State Sen. David Shafer, R-Duluth, opened the state’s 2018 legislative session Monday with a big announcement: He will no longer be the state Senate’s No. 2 official.
Shafer, who is running for lieutenant governor this year, officially stepped down from his high-ranking leadership position as Georgia State Senate’s president pro tempore after five years in the role. The lieutenant governor serves as the Senate’s president, with the president pro tempore filling in when needed.
Shafer, who will remain in the Senate, told his colleagues shortly after the chamber convened at the state Capitol for the opening of the legislative session that he decided in early December to leave his leadership position. Sen. Butch Miller, R-Gainesville, was elected Monday as the new president pro tempore.
“Since we were last together, the lieutenant governor has announced that he is running for governor and I have announced that I will be a candidate for lieutenant governor,” Shafer told his colleagues. “With the primary months away, that campaign will occupy increasingly more of my time and attention.
“Therefore, I tendered my resignation as president pro tempore in early December, to take effect upon the election of my successor.”
The move clears some of Shafer’s plate as he runs for higher office, allowing him to juggle that bid with his role as a Senator without having to also handle a leadership role. He stopped taking campaign contributions Monday morning because state law prohibits state government officials from accepting campaign contributions while the General Assembly is in session.
The rule means legislators have to wait until the session ends, likely to happen near the end of March.

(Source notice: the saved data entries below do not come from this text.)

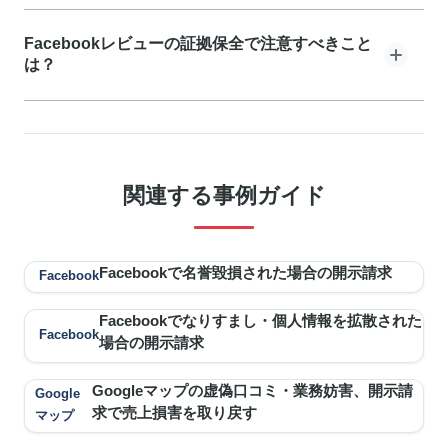
求も認められます。Facebookは実名制のため、レビュ
虚偽の事実（「食中毒が出た」「衛生管理が最悪」「倒
ー投稿者の社会的責任が重く、訴訟リスクを恐れて削除
Facebookレビューの証拠保全で注意すべきこと
産寸前」）を含むレビューは業務妨害罪に該当します。
は？
に応じやすい傾向があります。Meta社への開示請求は
誹謗中傷（「詐欺会社」「ブラック企業」）は名誉毀損
東京地方裁判所を通じて行います。
罪にも該当します。単なる「まずかった」「サービスが
Facebookページのレビュー機能は仕様変更が多いた
悪い」という主観的な感想は違法ではありませんが、事
め、現行の仕様を確認してから証拠保全を行います。レ
実と異なる内容や過度な誹謗中傷は違法と判断される可
ビュー内容、投稿日時、投稿者のアカウント名、プロフ
能性があります。競合他社や元従業員による組織的な悪
関連する事例ガイド
ィール、友達数をスクリーンショットで保存します。レ
質レビューは特に悪質とされます。
ビューのURL、Facebookページ全体、過去のレビュー
履歴も記録します。削除される前に複数回保存し、
Facebookで名誉毀損された場合の開示請求
Facebook
Webアーカイブサービスでも保存しておきます。売上
減少の立証（レビュー投稿前後の売上比較、予約キャン
Facebookでなりすまし・個人情報を拡散された
Facebook
セル数）も準備しておくと有効です。
場合の開示請求
Googleマップの虚偽口コミ・業務妨害、開示請
Google
求で売上損害を取り戻す
マップ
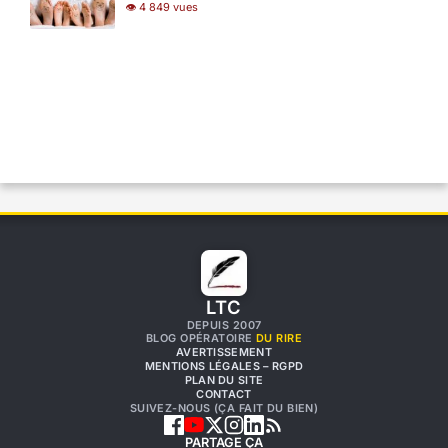
👁 4 849 vues
LTC
DEPUIS 2007
BLOG OPÉRATOIRE
DU RIRE
AVERTISSEMENT
MENTIONS LÉGALES – RGPD
PLAN DU SITE
CONTACT
SUIVEZ-NOUS (ÇA FAIT DU BIEN)
PARTAGE ÇA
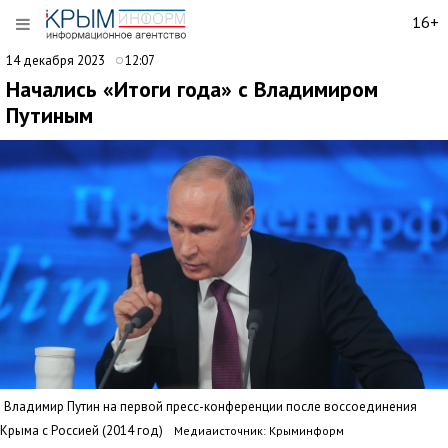
16+
14 декабря 2023
12:07
Начались «Итоги года» с Владимиром
Путиным
Владимир Путин на первой пресс-конференции после воссоединения
Крыма с Россией (2014 год)
Медиаисточник: Крыминформ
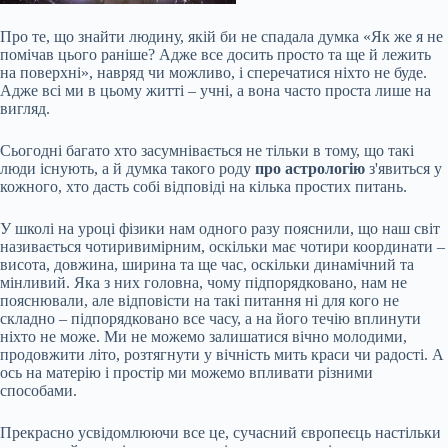
Про те, що знайти людину, якій би не спадала думка «Як же я не
помічав цього раніше? Адже все досить просто та ще й лежить
на поверхні», навряд чи можливо, і сперечатися ніхто не буде.
Адже всі ми в цьому житті – учні, а вона часто проста лише на
вигляд.
Сьогодні багато хто засумнівається не тільки в тому, що такі
люди існують, а й думка такого роду
про астрологію
з'явиться у
кожного, хто дасть собі відповіді на кілька простих питань.
У школі на уроці фізики нам одного разу пояснили, що наш
світ
називається чотиривимірним, оскільки має чотири координати –
висота, довжина, ширина та ще час, оскільки динамічний та
мінливий. Яка з них головна, чому підпорядковано, нам не
пояснювали, але відповісти на такі питання ні для кого не
складно – підпорядковано все часу, а на його течію вплинути
ніхто не може. Ми не можемо залишатися вічно молодими,
продовжити літо, розтягнути у вічність мить краси чи радості. А
ось на матерію і простір ми можемо впливати різними
способами.
Прекрасно усвідомлюючи все це, сучасний європеєць настільки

Shafer has served in the Senate since 2002. His colleagues elected him to the president pro tempore position in 2013.
As he addressed his colleagues, Shafer recalled joining the Senate midway through the 2002 session. At the time, Republicans held 21 seats in the Senate and were therefore the chamber’s minority party. Shafer’s seat mate in the Senate was then-Sen. Casey Cagle.
“Most of us believed that we would eventually become the majority party, but none of us realistically thought that moment was only months away,” Shafer said.

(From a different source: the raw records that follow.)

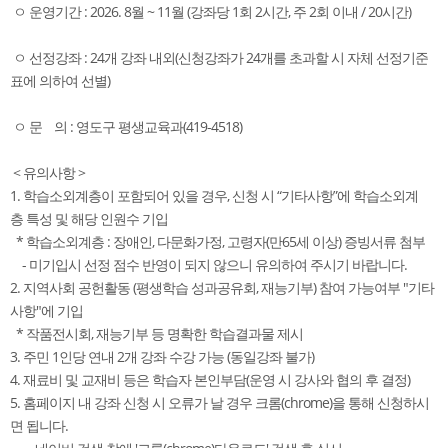
ㅇ 운영기간 : 2026. 8월 ~ 11월 (강좌당 1회 2시간, 주 2회 이내 / 20시간)
ㅇ 선정강좌 : 24개 강좌 내외(신청강좌가 24개를 초과할 시 자체 선정기준
표에 의하여 선별)
ㅇ 문 의 : 영도구 평생교육과(419-4518)
< 유의사항 >
1. 학습소외계층이 포함되어 있을 경우, 신청 시 “기타사항”에 학습소외계
층 특성 및 해당 인원수 기입
* 학습소외계층 : 장애인, 다문화가정, 고령자(만65세 이상) 증빙서류 첨부
- 미기입시 선정 점수 반영이 되지 않으니 유의하여 주시기 바랍니다.
2. 지역사회 공헌활동 (평생학습 성과공유회, 재능기부) 참여 가능여부 "기타
사항"에 기입
* 작품전시회, 재능기부 등 명확한 학습결과물 제시
3. 주민 1인당 연내 2개 강좌 수강 가능 (동일강좌 불가)
4. 재료비 및 교재비 등은 학습자 본인부담(운영 시 강사와 협의 후 결정)
5. 홈페이지 내 강좌 신청 시 오류가 날 경우 크롬(chrome)을 통해 신청하시
면 됩니다.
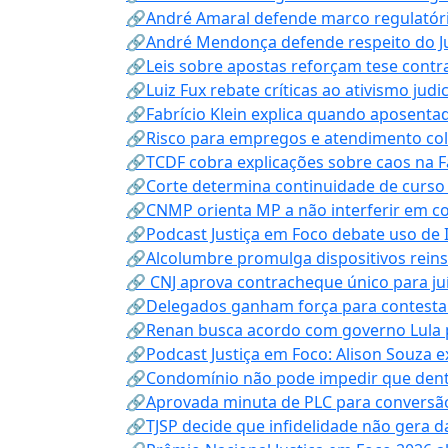
🔗André Amaral defende marco regulatório 
🔗André Mendonça defende respeito do Judi
🔗Leis sobre apostas reforçam tese contra
🔗Luiz Fux rebate críticas ao ativismo judi
🔗Fabrício Klein explica quando aposenta
🔗Risco para empregos e atendimento col
🔗TCDF cobra explicações sobre caos na F
🔗Corte determina continuidade de curso
🔗CNMP orienta MP a não interferir em co
🔗Podcast Justiça em Foco debate uso de IA
🔗Alcolumbre promulga dispositivos rein
🔗 CNJ aprova contracheque único para juí
🔗Delegados ganham força para contestar 
🔗Renan busca acordo com governo Lula p
🔗Podcast Justiça em Foco: Alison Souza e
🔗Condomínio não pode impedir que dentis
🔗Aprovada minuta de PLC para conversão
🔗TJSP decide que infidelidade não gera 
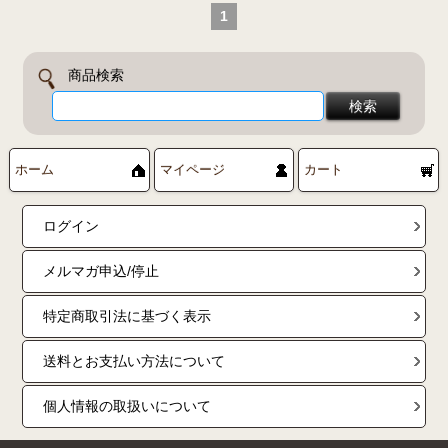
1
商品検索
ホーム
マイページ
カート
ログイン
メルマガ申込/停止
特定商取引法に基づく表示
送料とお支払い方法について
個人情報の取扱いについて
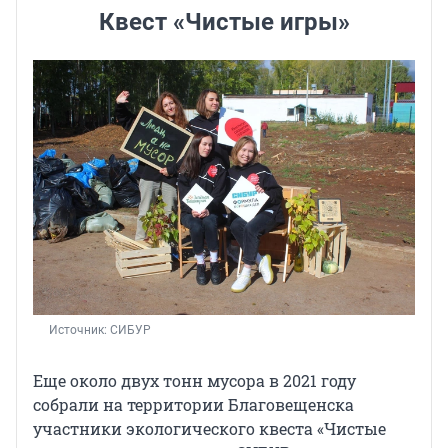
Квест «Чистые игры»
Источник: 
СИБУР
Еще около двух тонн мусора в 2021 году
собрали на территории Благовещенска
участники экологического квеста «Чистые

“While I cannot say that I have enjoyed every minute of my time in the legislature, as I survey the last seventeen years, I feel immense gratitude at the opportunity to be part of what we have accomplished together.”
Shafer also told the Senate that he is proud of some of the things that have come from the chamber over the years including a shift toward zero-based budgeting and amending the state Constitution to cap the state income tax.
“And I am very grateful for the opportunities I have had to participate in the work of this body,” he said. “I am especially grateful for the opportunity to serve as your president pro tem.”
Meanwhile, Miller said he was honored to be chosen as the new president pro tempore and thankful to be supported by his fellow senators.
“This job is a big undertaking and one that I know will come with disagreements and differences of opinions but I know that our chamber can have our disagreements without being disagreeable,” Miller said in a statement. “And for this reason, I am confident that we will be able to pass meaningful legislation for all Georgians, regardless of where they live or what they do.”